Vio que su mirada se posaba sobre su tío Adrián, pasando luego a su tía Wilmet y de ésta a lady Mont.

– Me gustaría discutir sobre las viejas familias con su tío, el conservador.

– ¿Qué más le parecía desagradable en, mi hermano?

– Bueno, me daba la sensación de que yo era un hombre muy tosco.

Dinny frunció el entrecejo.

– Estábamos en un país infernal, si usted me permite la expresión – continu6 Hallorsen -, un país de materia bruta. En realidad, yo mismo era materia bruta. Tenía que encontrarme con otra materia bruta y vencerla; y esto era lo que él no quería ser.

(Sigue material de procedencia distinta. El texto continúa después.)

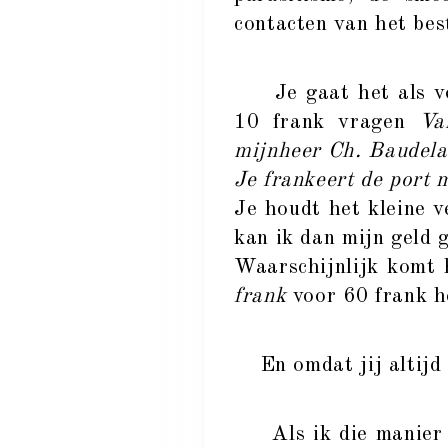
contacten van het bes
Je gaat het als vol
10 frank vragen
Va
mijnheer Ch. Baudelai
Je frankeert de port 
Je houdt het kleine v
kan ik dan mijn geld 
Waarschijnlijk komt 
frank
voor 60 frank h
En omdat jij altijd h
Als ik die manier va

– Quizá no podía. ¿No cree usted que el verdadero mal estriba en que usted es americano y él inglés? Confiese, profesor, que los ingleses no le gustamos.

Hallorsen rió

– «Usted» me gusta terriblemente. – Gracias, pero cada regla…

El rostro de Hallorsen se endureció.

– Bien – dijo -, no me agrada que alguien se atribuya tina superioridad en la que no creo.

– Pero, ¿acaso tenemos el monopolio de eso? ¿Y los franceses?

– De ser un orangután, señorita Cherrell, me importaría un bledo que un chimpancé se creyese superior a mí.

– Creo entender que usted alude a que hay excesiva distancia. Pero, perdone, profesor, ¿y ustedes? ¿No son el pueblo predestinado? ¿No lo dicen así a menudo? ¿Y acaso se cambiarían con cualquier otro pueblo?

– Decididamente, no

– ¿Y no es eso atribuirse una superioridad en la que «nosotros» no creemos?

Hallorsen volvió a reír.

– Me ha puesto usted en una situación embarazosa; pera no hemos tocado el nudo de la cuestión. En cada hombre existe un «snob». Nosotros somos un pueblo nuevo; no poseemos sus raíces ni sus antigüedades; no tenemos la costumbre de darnos por supuestos; somos demasiado múltiples y varios en suma, aún nos hemos de formar. Pero, aun así, tenemos muchas cosas que podrían despertar la envidia de ustedes, aparte de nuestros dólares y de nuestros cuartos de baño.

– ¿Qué podríamos envidiarles? Me gustaría mucho ver claro en esta cuestión.

– Señorita Cherrell, nosotros sabemos que poseemos cualidades y energías, fe y circunstancias favorables que, en realidad, tendrían que envidiamos y, cuando no lo hacen, juzgamos inútil adoptar una actitud de superioridad y arrogancia. $s como si un hombre de sesenta años mirara de arriba abajo a un joven de treinta; no hay error más condenado que éste. Y perdone la expresión.